WHAT TO DO: Your reply should be an exact copy of every entry, with the pictures removed.

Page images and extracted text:
○ ○ ○

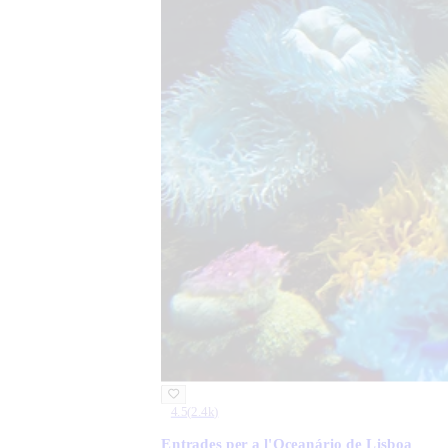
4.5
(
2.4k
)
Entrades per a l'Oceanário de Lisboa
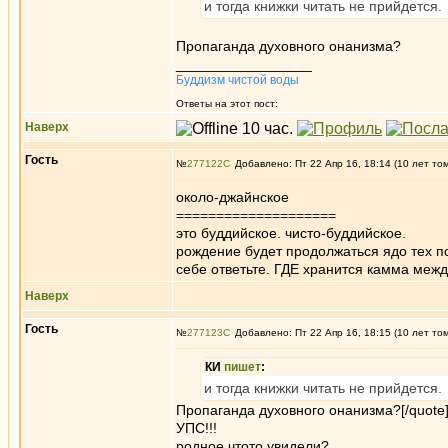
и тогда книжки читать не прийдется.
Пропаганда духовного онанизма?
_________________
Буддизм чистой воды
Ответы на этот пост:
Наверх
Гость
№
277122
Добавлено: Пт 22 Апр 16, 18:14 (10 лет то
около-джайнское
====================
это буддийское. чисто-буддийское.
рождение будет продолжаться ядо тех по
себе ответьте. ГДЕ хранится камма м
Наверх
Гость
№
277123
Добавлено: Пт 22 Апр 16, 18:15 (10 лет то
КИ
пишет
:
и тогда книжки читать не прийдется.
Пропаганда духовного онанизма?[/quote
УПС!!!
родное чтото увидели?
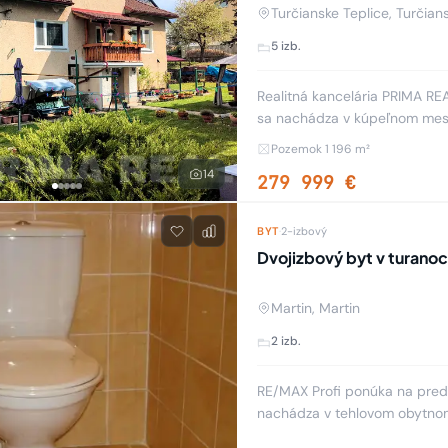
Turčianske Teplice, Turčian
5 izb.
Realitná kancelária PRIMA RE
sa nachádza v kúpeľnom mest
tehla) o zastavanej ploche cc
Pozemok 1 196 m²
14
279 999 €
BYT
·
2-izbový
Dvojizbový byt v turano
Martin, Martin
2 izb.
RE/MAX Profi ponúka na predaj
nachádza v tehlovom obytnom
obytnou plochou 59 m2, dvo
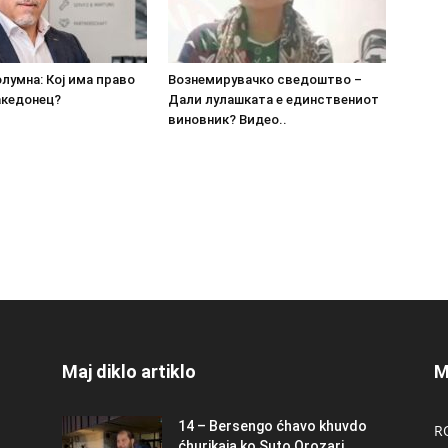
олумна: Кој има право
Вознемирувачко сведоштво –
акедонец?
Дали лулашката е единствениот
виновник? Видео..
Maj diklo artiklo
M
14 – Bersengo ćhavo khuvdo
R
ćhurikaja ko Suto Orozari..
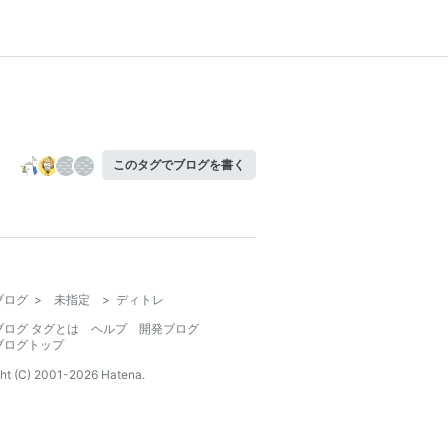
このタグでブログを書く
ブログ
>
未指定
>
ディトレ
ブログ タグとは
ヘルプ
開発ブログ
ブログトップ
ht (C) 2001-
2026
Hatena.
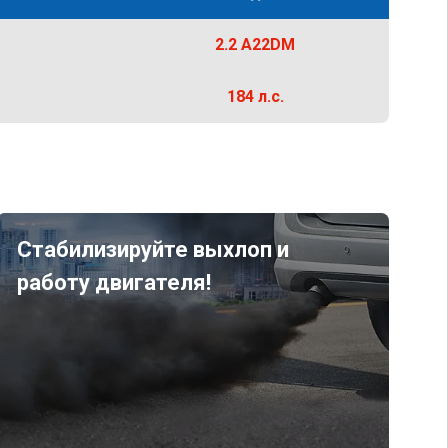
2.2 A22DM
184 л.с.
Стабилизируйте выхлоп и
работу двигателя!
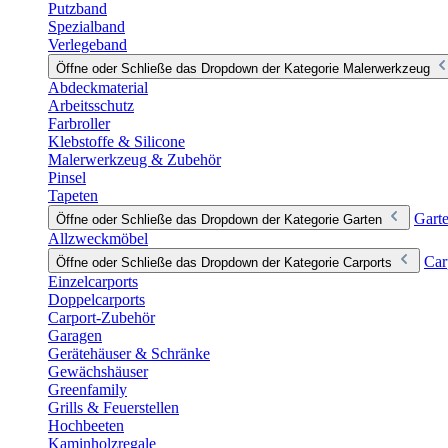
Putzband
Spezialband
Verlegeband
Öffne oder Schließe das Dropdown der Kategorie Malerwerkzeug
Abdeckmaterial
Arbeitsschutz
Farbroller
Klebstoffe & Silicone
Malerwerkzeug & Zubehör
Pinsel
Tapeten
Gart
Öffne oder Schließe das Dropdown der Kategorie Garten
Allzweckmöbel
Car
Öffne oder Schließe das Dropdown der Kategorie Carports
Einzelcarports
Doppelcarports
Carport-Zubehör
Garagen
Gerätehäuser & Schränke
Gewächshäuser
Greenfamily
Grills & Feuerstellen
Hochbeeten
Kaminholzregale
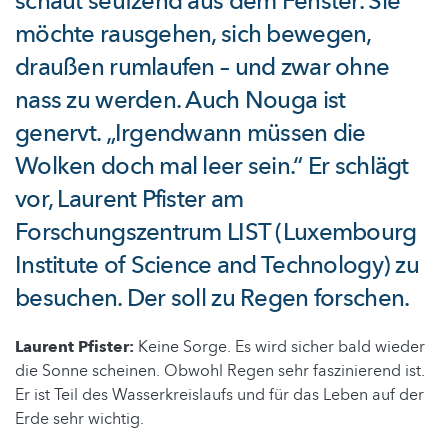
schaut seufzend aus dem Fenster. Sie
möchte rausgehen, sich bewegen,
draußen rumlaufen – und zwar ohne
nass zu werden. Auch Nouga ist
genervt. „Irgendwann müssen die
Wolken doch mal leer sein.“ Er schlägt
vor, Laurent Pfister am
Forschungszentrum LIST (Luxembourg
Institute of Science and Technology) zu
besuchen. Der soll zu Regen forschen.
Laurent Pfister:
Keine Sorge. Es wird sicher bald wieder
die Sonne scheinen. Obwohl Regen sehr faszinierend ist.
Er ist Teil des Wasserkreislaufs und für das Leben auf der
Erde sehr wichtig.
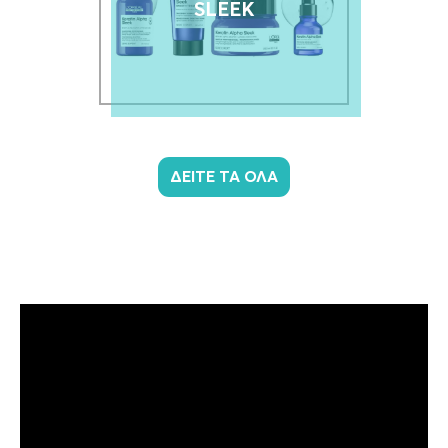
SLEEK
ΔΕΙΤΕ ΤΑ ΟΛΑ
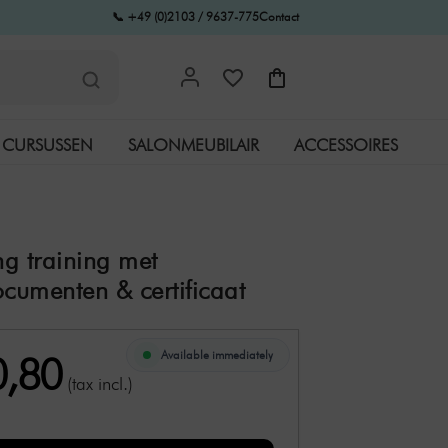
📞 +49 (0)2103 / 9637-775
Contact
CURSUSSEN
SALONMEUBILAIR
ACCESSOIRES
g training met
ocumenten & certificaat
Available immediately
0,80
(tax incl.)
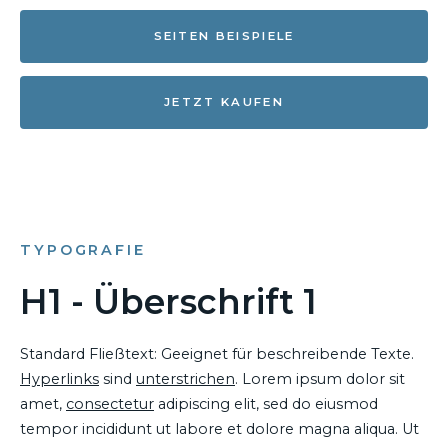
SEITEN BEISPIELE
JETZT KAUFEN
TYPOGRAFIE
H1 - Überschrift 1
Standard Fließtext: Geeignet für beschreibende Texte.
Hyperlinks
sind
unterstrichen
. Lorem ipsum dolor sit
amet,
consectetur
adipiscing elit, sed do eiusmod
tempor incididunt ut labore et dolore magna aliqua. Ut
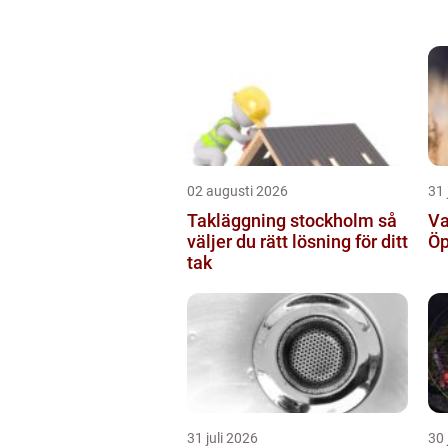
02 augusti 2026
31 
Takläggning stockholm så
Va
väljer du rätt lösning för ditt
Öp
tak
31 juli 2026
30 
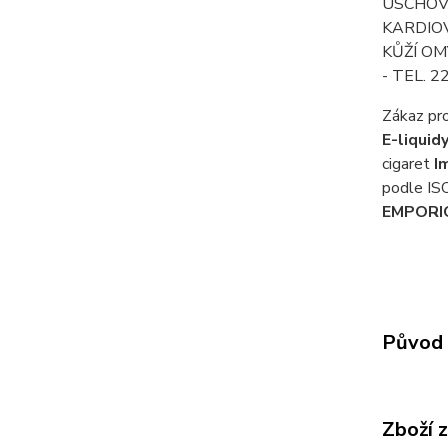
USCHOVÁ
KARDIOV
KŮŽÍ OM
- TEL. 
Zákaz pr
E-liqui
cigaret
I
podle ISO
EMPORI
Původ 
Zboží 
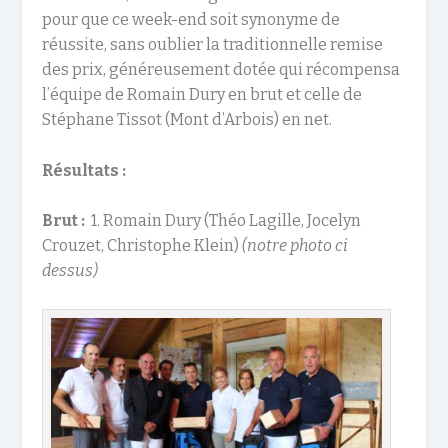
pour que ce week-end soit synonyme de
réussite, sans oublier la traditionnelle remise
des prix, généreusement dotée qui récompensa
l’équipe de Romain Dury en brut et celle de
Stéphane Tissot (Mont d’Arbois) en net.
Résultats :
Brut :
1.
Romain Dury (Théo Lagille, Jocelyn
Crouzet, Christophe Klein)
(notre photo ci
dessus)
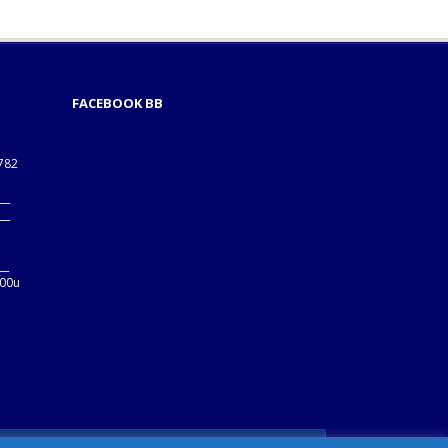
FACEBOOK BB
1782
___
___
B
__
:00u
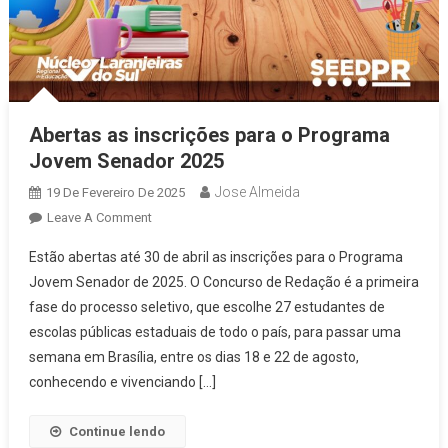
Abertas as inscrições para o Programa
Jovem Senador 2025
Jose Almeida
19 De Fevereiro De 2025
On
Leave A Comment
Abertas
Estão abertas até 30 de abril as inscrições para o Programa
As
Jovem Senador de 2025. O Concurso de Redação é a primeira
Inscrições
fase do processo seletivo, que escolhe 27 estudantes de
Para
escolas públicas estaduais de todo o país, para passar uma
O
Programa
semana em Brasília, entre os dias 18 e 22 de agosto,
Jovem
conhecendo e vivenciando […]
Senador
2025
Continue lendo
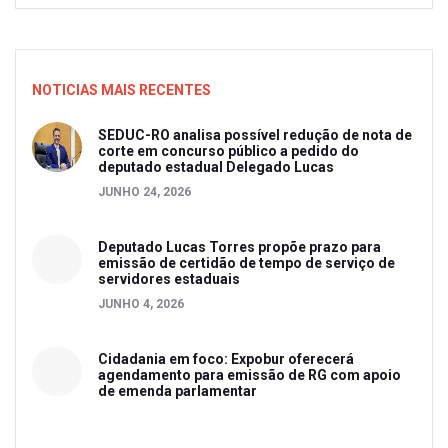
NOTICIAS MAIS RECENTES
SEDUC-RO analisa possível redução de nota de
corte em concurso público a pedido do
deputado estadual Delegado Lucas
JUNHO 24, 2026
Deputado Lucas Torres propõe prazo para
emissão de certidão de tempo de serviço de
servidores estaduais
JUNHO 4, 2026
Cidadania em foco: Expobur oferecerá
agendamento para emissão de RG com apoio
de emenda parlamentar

○ ○ ○

RESPONSE TO THIS EXERCISE:
4.5
(
2.4k
)
Entrades per a l'Oceanário de Lisboa
и тогда книжки читать не прийдется.
Пропаганда духовного онанизма?
_________________
Буддизм чистой воды
Ответы на этот пост:
Наверх
Гость
№
277122
Добавлено: Пт 22 Апр 16, 18:14 (10 лет то
около-джайнское
====================
это буддийское. чисто-буддийское.
рождение будет продолжаться ядо тех по
себе ответьте. ГДЕ хранится камма м
Наверх
Гость
№
277123
Добавлено: Пт 22 Апр 16, 18:15 (10 лет то
КИ
пишет
:
и тогда книжки читать не прийдется.
Пропаганда духовного онанизма?[/quote
УПС!!!
родное чтото увидели?
Turčianske Teplice, Turčian
5 izb.
Realitná kancelária PRIMA RE
sa nachádza v kúpeľnom mest
tehla) o zastavanej ploche cc
Pozemok 1 196 m²
14
279 999 €
BYT
·
2-izbový
Dvojizbový byt v turano
Martin, Martin
2 izb.
RE/MAX Profi ponúka na predaj
nachádza v tehlovom obytnom
obytnou plochou 59 m2, dvo
олумна: Кој има право
Вознемирувачко сведоштво –
акедонец?
Дали лулашката е единствениот
виновник? Видео..
Maj diklo artiklo
M
14 – Bersengo ćhavo khuvdo
R
ćhurikaja ko Suto Orozari..
このタグでブログを書く
ブログ
>
未指定
>
ディトレ
ブログ タグとは
ヘルプ
開発ブログ
ブログトップ
ht (C) 2001-
2026
Hatena.
2.2 A22DM
184 л.с.
Стабилизируйте выхлоп и
работу двигателя!
Putzband
Spezialband
Verlegeband
Öffne oder Schließe das Dropdown der Kategorie Malerwerkzeug
Abdeckmaterial
Arbeitsschutz
Farbroller
Klebstoffe & Silicone
Malerwerkzeug & Zubehör
Pinsel
Tapeten
Gart
Öffne oder Schließe das Dropdown der Kategorie Garten
Allzweckmöbel
Car
Öffne oder Schließe das Dropdown der Kategorie Carports
Einzelcarports
Doppelcarports
Carport-Zubehör
Garagen
Gerätehäuser & Schränke
Gewächshäuser
Greenfamily
Grills & Feuerstellen
Hochbeeten
Kaminholzregale
schaut seufzend aus dem Fenster. Sie
möchte rausgehen, sich bewegen,
draußen rumlaufen – und zwar ohne
nass zu werden. Auch Nouga ist
genervt. „Irgendwann müssen die
Wolken doch mal leer sein.“ Er schlägt
vor, Laurent Pfister am
Forschungszentrum LIST (Luxembourg
Institute of Science and Technology) zu
besuchen. Der soll zu Regen forschen.
Laurent Pfister:
Keine Sorge. Es wird sicher bald wieder
die Sonne scheinen. Obwohl Regen sehr faszinierend ist.
Er ist Teil des Wasserkreislaufs und für das Leben auf der
Erde sehr wichtig.
SLEEK
ΔΕΙΤΕ ΤΑ ΟΛΑ
📞 +49 (0)2103 / 9637-775
Contact
CURSUSSEN
SALONMEUBILAIR
ACCESSOIRES
g training met
ocumenten & certificaat
Available immediately
0,80
(tax incl.)
SEITEN BEISPIELE
JETZT KAUFEN
TYPOGRAFIE
H1 - Überschrift 1
Standard Fließtext: Geeignet für beschreibende Texte.
Hyperlinks
sind
unterstrichen
. Lorem ipsum dolor sit
amet,
consectetur
adipiscing elit, sed do eiusmod
tempor incididunt ut labore et dolore magna aliqua. Ut
02 augusti 2026
31 
Takläggning stockholm så
Va
väljer du rätt lösning för ditt
Öp
tak
31 juli 2026
30 
USCHOVÁ
KARDIOV
KŮŽÍ OM
- TEL. 
Zákaz pr
E-liqui
cigaret
I
podle ISO
EMPORI
Původ 
Zboží 
pour que ce week-end soit synonyme de
réussite, sans oublier la traditionnelle remise
des prix, généreusement dotée qui récompensa
l’équipe de Romain Dury en brut et celle de
Stéphane Tissot (Mont d’Arbois) en net.
Résultats :
Brut :
1.
Romain Dury (Théo Lagille, Jocelyn
Crouzet, Christophe Klein)
(notre photo ci
dessus)
FACEBOOK BB
1782
___
___
B
__
:00u
Abertas as inscrições para o Programa
Jovem Senador 2025
Jose Almeida
19 De Fevereiro De 2025
On
Leave A Comment
Abertas
Estão abertas até 30 de abril as inscrições para o Programa
As
Jovem Senador de 2025. O Concurso de Redação é a primeira
Inscrições
fase do processo seletivo, que escolhe 27 estudantes de
Para
escolas públicas estaduais de todo o país, para passar uma
O
Programa
semana em Brasília, entre os dias 18 e 22 de agosto,
Jovem
conhecendo e vivenciando […]
Senador
2025
Continue lendo
NOTICIAS MAIS RECENTES
SEDUC-RO analisa possível redução de nota de
corte em concurso público a pedido do
deputado estadual Delegado Lucas
JUNHO 24, 2026
Deputado Lucas Torres propõe prazo para
emissão de certidão de tempo de serviço de
servidores estaduais
JUNHO 4, 2026
Cidadania em foco: Expobur oferecerá
agendamento para emissão de RG com apoio
de emenda parlamentar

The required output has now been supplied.